Task brief:
Write out each record below exactly, but not the pictures.

Available records:
================

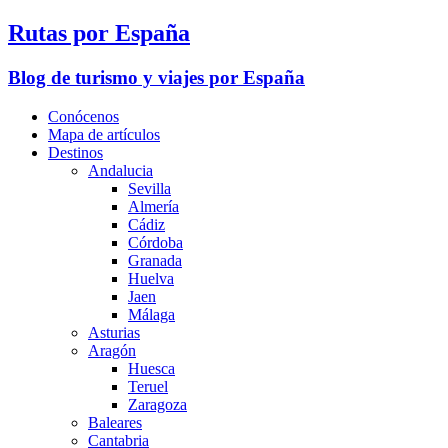
Rutas por España
Blog de turismo y viajes por España
Conócenos
Mapa de artículos
Destinos
Andalucia
Sevilla
Almería
Cádiz
Córdoba
Granada
Huelva
Jaen
Málaga
Asturias
Aragón
Huesca
Teruel
Zaragoza
Baleares
Cantabria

================

Problem solution:
Rutas por España
Blog de turismo y viajes por España
Conócenos
Mapa de artículos
Destinos
Andalucia
Sevilla
Almería
Cádiz
Córdoba
Granada
Huelva
Jaen
Málaga
Asturias
Aragón
Huesca
Teruel
Zaragoza
Baleares
Cantabria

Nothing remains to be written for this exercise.